Seçim sonuçlarına bakılırsa memleketteki her iki kişiden biri “iktidar ne derse, ne yaparsa” her halükarda memnun.
Geriye kalanın en az yarısı da sırf “onlara inat” ya da “çaresizlikten” diyerekten “muhalefete” oy veriyor.
İyi de, bu “her durumda AKP diyenlerle “ben hayatta bunlara oy vermem” deyip “mecburiyetten” ya da “inattan” dolayı oluşan “milli irade” acaba sonunda bizi buralardan kurtarıp “aklın ve fikrin” hakim olacağı yollara nasıl çıkaracak?
Memleketimiz, “hüloooooo” larla, “yeter ki onlara yaramasınlarla, inadına falana vereceğim”lerle Dünya’nın bu kritik döneminde, bir sürü sıkıntıyla cebelleşip adeta bıçak sırtında giderken o ihtiyacımız olan “gerçekçi” politikalara nasıl kavuşabilecek?
Soruyorsunuz yurttaşa:
-“Neden onlara oy verdin ?”
-“Dinime imanıma sahip çıkıyor, Osmanlıyı diriltiyor, bana örtünme hürriyetimi verdi, ama sizinkiler de seksen sene önce şekeri karneyle veriyorlardı, yürüyüşüne bayıldım…” falan.

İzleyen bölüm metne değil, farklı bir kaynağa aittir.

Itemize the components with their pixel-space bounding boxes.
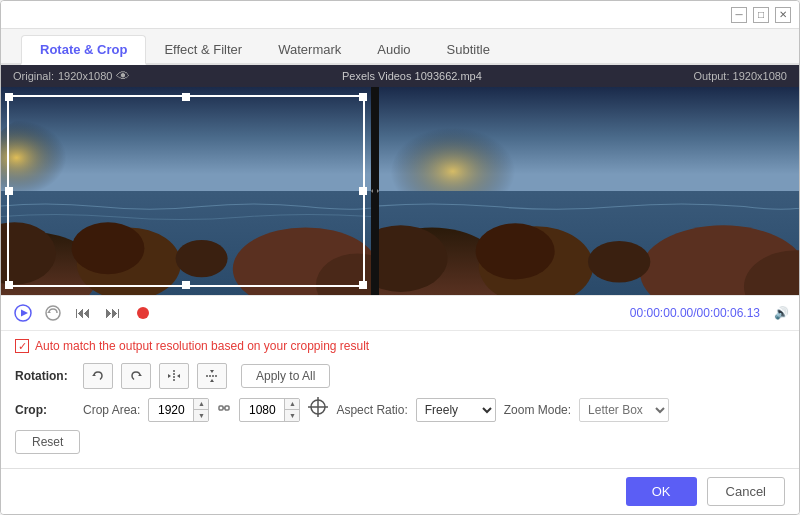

-“Ama bak şurası yalan, burası yanlış, şaibeler diz boyu, ayrıca şunlar-bunlar…?”
-“Olsun, ben yine de ona oy veririm, ne yapmışlarsa da bize uyar.”
Berikine soruyorsunuz:
“Neden ille de senin parti?”
-“Benim partiye vermeyip bunlara mı verecektim ki?”
-“Peki senin partin bu işleri çözebilecek mi? kadrosu, eylemi, söylemi falan…?”
-“Yok yahu, söylenecek çok laf var ama şimdi sırası değil”
-“Peki beğendiğin başka birileri yok mu?”
-“Var şüphesiz ama onların da iktidara gelme ümidi yok, mecburuz yine bunlara vermeye”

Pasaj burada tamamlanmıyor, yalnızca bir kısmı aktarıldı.